El Norte europeo, monárquico o republicano, lleva incorporada la hipocresia desde hace siglos con la naturalidad del aquel comisario Renoir en Casablanca -“¡¡Qué escándalo, aquí se juega!!”, declamaba mientras se metía disimuladamente en la chaqueta el sobre que le acababa de entregar Rick (Humphrey Bogart). En España nos cuesta hablar del vil metal y lo resolvemos no hablando; que ese ha sido y es nuestro problema con el anterior jefe de Estado, no la Monarquía.

Este sábado, cuando vuelva, nos haremos todos un favor no volviendo a sobreactuar y recibiéndole en silencio -de desaprobación o respeto, allá cada cual- como lo que es: un anciano que nos estafó, pero que tiene derecho a morir en paz en España

Jamás ocultó su obsesión fatal por el dinero ante las silentes élites política, empresarial y mediática que le acompañaron por medio mundo y le convirtieron en el mejor embajador de la marca España.

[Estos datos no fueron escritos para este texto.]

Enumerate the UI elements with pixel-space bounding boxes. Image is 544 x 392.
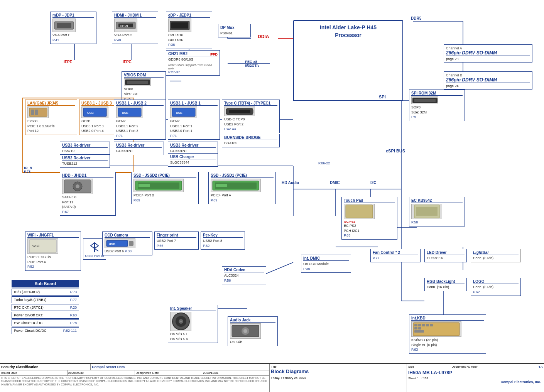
- gn21-note: Note: GN21 support PCIe Gen4 only: [168, 63, 218, 70]
- ifpe-label: IFPE: [64, 60, 72, 64]
- hdd-image: [62, 179, 93, 194]
- sub-board-power-dc: Power Circuit DC/DC P.82-111: [12, 327, 79, 334]
- lan-image: [27, 106, 49, 118]
- svg-rect-61: [414, 99, 436, 102]
- int-speaker-title: Int. Speaker: [170, 306, 216, 311]
- ccd-image: USB: [105, 238, 135, 248]
- security-value: Compal Secret Data: [91, 364, 269, 370]
- ccd-title: CCD Camera: [105, 233, 150, 238]
- hdd-content: SATA 3.0 Port 11 (SATA 0) P.67: [62, 195, 113, 214]
- touchpad-image: [344, 204, 375, 219]
- fan-control-block: Fan Control * 2 P.77: [370, 249, 421, 262]
- wifi-block: WIFI - JNGFF1 WiFi PCIE2.0 5GT/s PCIE Po…: [25, 231, 81, 271]
- svg-rect-43: [83, 108, 106, 117]
- int-speaker-block: Int. Speaker On M/B > L On M/B > R: [168, 305, 218, 343]
- usb3-redriver1-title: USB3 Re-driver: [62, 143, 108, 148]
- usb31-j1-content: GEN2 USB3.1 Port 1 USB2.0 Port 1 P.71: [170, 119, 218, 138]
- sub-board-section: Sub Board IO/B (JIO1/JIO2) P.73 Turbo ke…: [12, 280, 79, 334]
- hdd-title: HDD - JHDD1: [62, 173, 113, 178]
- usb31-j2-block: USB3.1 - JUSB 2 USB GEN2 USB3.1 Port 2 U…: [114, 100, 166, 140]
- svg-text:HDMI: HDMI: [120, 24, 128, 28]
- typec-title: Type C (TBT4) - JTYPEC1: [224, 101, 277, 106]
- int-dmic-content: On CCD Module P.38: [303, 262, 349, 271]
- processor-block: Intel Alder Lake-P H45 Processor: [293, 20, 403, 101]
- svg-rect-69: [129, 241, 133, 246]
- footer-title-value: Block Diagrams: [271, 368, 405, 374]
- gn21-content: GDDR6 8G/16G: [168, 57, 218, 62]
- ddr5-label: DDR5: [411, 16, 421, 20]
- issued-label: Issued Date: [0, 370, 68, 375]
- footer-disclaimer: THIS SHEET OF ENGINEERING DRAWING IS THE…: [0, 376, 269, 387]
- svg-point-73: [180, 321, 182, 322]
- audio-jack-image: [230, 323, 261, 339]
- ec-content: P.58: [411, 220, 463, 225]
- fingerprint-block: Finger print USB2 Port 7 P.66: [154, 231, 199, 250]
- usb2-redriver-subtitle: TUSB212: [62, 161, 108, 166]
- ssd-jssd2-content: PCIE4 Port B P.69: [133, 193, 196, 203]
- spi-label: SPI: [379, 95, 386, 99]
- typec-block: Type C (TBT4) - JTYPEC1 USB-C TCP0 USB2 …: [222, 100, 280, 133]
- svg-rect-37: [171, 22, 188, 29]
- usb3-redriver3-subtitle: GL9901NT: [170, 149, 216, 154]
- footer-sheet-info: Sheet 1 of 131: [408, 377, 543, 380]
- ddr5-b-title: 266pin DDRV SO-DIMM: [446, 77, 530, 83]
- svg-rect-81: [426, 324, 429, 326]
- ssd-jssd1-content: PCIE4 Port A P.69: [211, 193, 274, 203]
- ddr5-a-block: Channel A 266pin DDRV SO-DIMM page 23: [444, 44, 532, 63]
- deciphered-label: Deciphered Date: [135, 370, 203, 375]
- mdp-image: [52, 19, 76, 32]
- sub-board-rtc: RTC CKT. (JRTC1) P.20: [12, 304, 79, 311]
- hdd-block: HDD - JHDD1 SATA 3.0 Port 11 (SATA 0) P.…: [60, 172, 116, 216]
- svg-rect-82: [430, 324, 433, 326]
- int-dmic-title: Int. DMIC: [303, 256, 349, 261]
- usb-charger-title: USB Charger: [170, 155, 216, 159]
- usb31-j2-image: USB: [116, 106, 143, 118]
- lightbar-block: LightBar Conn. (8 Pin): [471, 249, 521, 262]
- mdp-content: VGA Port E P.41: [52, 33, 94, 42]
- ddr5-b-page: page 24: [446, 84, 459, 88]
- ddr5-b-channel: Channel B: [446, 73, 462, 77]
- footer-doc-value: IH50A MB LA-L978P: [408, 370, 543, 375]
- usb2-redriver-block: USB2 Re-driver TUSB212: [60, 154, 110, 168]
- svg-rect-64: [416, 207, 438, 216]
- led-driver-block: LED Driver TLC59116: [424, 249, 467, 262]
- ssd-jssd2-block: SSD - JSSD2 (PCIE) PCIE4 Port B P.69: [131, 172, 199, 204]
- deciphered-value: 2023/12/31: [202, 370, 269, 375]
- ec-block: EC KB9542 P.58: [409, 197, 465, 226]
- int-kbd-content: KSI/KSO (32 pin) Single BL (6 pin) P.63: [411, 338, 484, 352]
- ssd-jssd1-block: SSD - JSSD1 (PCIE) PCIE4 Port A P.69: [208, 172, 276, 204]
- int-kbd-image: [411, 321, 461, 337]
- sub-board-title: Sub Board: [12, 280, 79, 287]
- rgb-title: RGB BackLight: [427, 279, 465, 284]
- io-b-label: IO_B P.73: [24, 166, 32, 174]
- edp-image: [168, 19, 191, 32]
- p0622-label: P.06-22: [318, 161, 330, 165]
- espi-label: eSPI BUS: [386, 149, 405, 153]
- vbios-image: [124, 78, 151, 86]
- sub-board-turbo: Turbo key/B (JTRB1) P.77: [12, 296, 79, 303]
- svg-point-76: [243, 329, 247, 333]
- led-driver-title: LED Driver: [427, 250, 465, 255]
- gn21-block: GN21 MB2 GDDR6 8G/16G IFPD Note: GN21 su…: [166, 50, 220, 76]
- svg-rect-56: [139, 184, 150, 187]
- svg-rect-45: [118, 108, 141, 117]
- svg-rect-83: [414, 327, 417, 329]
- vbios-title: VBIOS ROM: [124, 73, 164, 78]
- hdmi-content: VGA Port C P.40: [114, 33, 156, 42]
- dp-mux-block: DP Mux PS8461: [218, 24, 251, 37]
- bluetooth-label: USB2 Port 10: [85, 254, 104, 258]
- usb31-j2-title: USB3.1 - JUSB 2: [116, 101, 164, 106]
- ddr5-a-channel: Channel A: [446, 46, 462, 50]
- logo-content: Conn. (6 Pin) P.62: [473, 285, 519, 294]
- int-speaker-content: On M/B > L On M/B > R: [170, 332, 216, 341]
- footer: Security Classification Compal Secret Da…: [0, 363, 544, 392]
- hdmi-image: HDMI: [114, 19, 137, 32]
- diagram-container: mDP - JDP1 VGA Port E P.41 IFPE HDMI - J…: [0, 0, 544, 392]
- svg-text:USB: USB: [87, 111, 94, 115]
- footer-doc-label: Document Number: [452, 365, 539, 369]
- usb-charger-block: USB Charger SLGC55544: [168, 153, 218, 167]
- ssd-jssd2-title: SSD - JSSD2 (PCIE): [133, 173, 196, 178]
- typec-image: [224, 106, 255, 116]
- sub-board-io-b: IO/B (JIO1/JIO2) P.73: [12, 289, 79, 296]
- wifi-content: PCIE2.0 5GT/s PCIE Port 4 P.52: [27, 255, 79, 269]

Esto hizo, probablemente, que interpretara aquellos silencios y genuflexiones a modo de patente de corso comisionista en pago por los servicios prestados aquel 23-F de infausto recuerdo; nada de construir una Casa Real española a imagen de la Británica, que posee desde empresas de productos macrobióticos cultivados en sus palacios a un McDonald's y es uno de los mayores patrimonios del mundo, santo y seña del capitalismo, del trading anglosajón.

No, el Juan Carlos I que hemos conocido a través de las diligencias judiciales estos años más parece un personaje de Torrente que otro de la inolvidable Incluso entrañable Escopeta Nacional (1978) de Luis García Berlanga, que tan bien reflejaba nuestro capitalismo caciquil de cacería, de enchufe y pelotazo, en aquella incipiente democracia con Juan Carlos de protagonista.

Y cuando, muchas décadas después, los medios de comunicación nos atrevimos, por fin, a hablar de “amantes” y no de ”amigas personales”, de números IBAN, de testaferros, princesas de cartón piedra y sociedades off shore con nombres impronunciables e incompatibles con alguien que vivía de apodarse El Campechano, todo se nos vino abajo… Elegimos durante décadas el disimulo para evitar el deshonor y ahora el pasado vuelve de Abu Dhabi para recordarnos que el deshonor ahí sigue.

Así que, este sábado, cuando regrese a España por vez primera en dos años, hagámonos un favor y no volvamos a sobreactuar, ni con golpes de pecho en Twitter ni partiéndonos ninguna camisa, simplemente acogiéndolo en silencio -de desprecio o compasión, a elegir- como lo que es: un anciano que nos estafó, pero tiene derecho a morir en paz en su país.

Porque nuestras risas al juancarlismo desaparecido no se van a borrar con unos abucheos ahora a destiempo; eso solo nos pondría a la altura bochornosa de palmeros como aquel que el otro día rio la gracia al presidente de Iberdrola, Ignacio Sánchez-Galán, mientras llamaba ”tontos” a diez millones de españoles de renta baja clientes de la tarifa eléctrica reducida PVPC… Se llama dignidad. La nuestra.